Garbled Text in Bad Places
There was a time, in a land far away, that the internet and Japanese text did not live in harmony. Pull up your favorite late 90s/early 2000 webpage, and you get greeted with the 文字化け (もじばけ – mojibake – garbled text). Japanese is slightly more complicated than the English alphabet, and computers wanted nothing to do with it. So all that beautiful kanji came out as a mess of random keystrokes.
Luckily these medieval days have fairly vanished, and your chance of visiting a site or having an experience with 文字化け is fairly slim. If you search hard enough, I’m sure you can find some relics, or you could probably mess with your computer settings to bring them back.
So are you safe? As long as you aren’t visiting a Geocities.jp site, no problem right?
Well how about Amazon.jp? Yes that Amazon. And how about a 文字化け on an important package you order.
I think we have a winner.
Take a look at the お届け先 (destination address). See anything out of place? While your first inclination might be that Japanese addresses are crazy, so this is probably normal, 文字化け makes it’s way into the most important part of a package.
And what happened?
This is Japan. What do you think happened? It was delivered safely to the proper address, 文字化け and all. Were you expecting anything less from ヤマト(Yamato), the Japanese shipping king? No you weren’t. Neither garbled text nor ninja robots nor alien samurai stays these couriers from the swift completion of their appointed rounds. This would beat the American post office’s motto in a second.
———————–
Source Picture
Founder of Jalup. iOS Software Engineer. Former attorney, translator, and interpreter. Still watching 月曜から夜ふかし weekly since 2013.
So…
Let us say, hypothetically of course, that I know of a cousin of a cousin of mine who finds this 文字化け thing far too often… do you mean to imply that this person is living in the past, then?
Anyway, at least now that I know the name of the problem I might actually be able to google for a solution :p.

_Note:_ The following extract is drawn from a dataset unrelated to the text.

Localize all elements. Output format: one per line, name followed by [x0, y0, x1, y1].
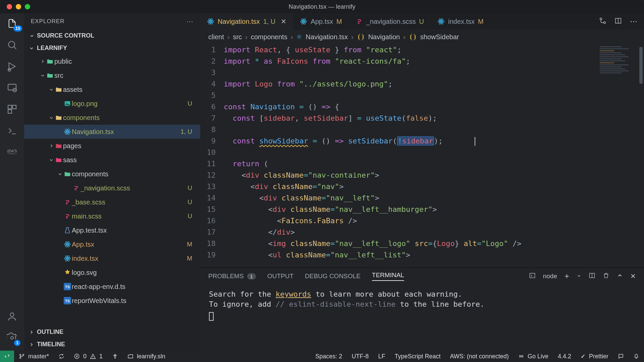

Haha, hypothetically your cousin’s cousin might just have an older computer with older settings.
文字化けね。。。
ソフト・テスターとして、これをテストしたり、バッグを書いたりする必要だった。文字化けって言うのは知りなかった。
仕事でこの言葉をよく使う。どうも。
「文字化け」を一生忘れないように!
If anybody’s curious for a more technical explanation of how 文字化け came to be they should give http://www.joelonsoftware.com/articles/Unicode.html a read. It’s not really specific to Japanese but it does cover how different text formats were handled in the early days of computing and the trouble it caused when the Internet became a thing. It’s especially fascinating reading if you’re into both Japanese and programming.
Great read (one irony of being a pure mathematician is knowing full well how this stuff ought to work in general abstract terms while neglecting the practice).
The sense of humor is pretty great too.
Anyway, the following quote from your link
“Anyway, what does the poor reader of this website, which was written in Bulgarian but appears to be Korean (and not even cohesive Korean), do? He uses the View | Encoding menu and tries a bunch of different encodings (there are at least a dozen for Eastern European languages) until the picture comes in clearer. If he knew to do that, which most people don’t.”
actually solved the problem I ha… I mean, the problem the hypothetical cousin of my cousin had, so now I’m feeling pretty good about giving that thing a read.
Very interesting article on the subject of 文字化け. Thanks for adding it here!
In fact even that information is out of date now, the latest UTF-8 revision only allows up to 4 bytes to encode a code point, not 6 bytes as stated in that article (which seems like a step backwards, but it’s for compatibility reasons as UTF-16 can only use to up 4 bytes).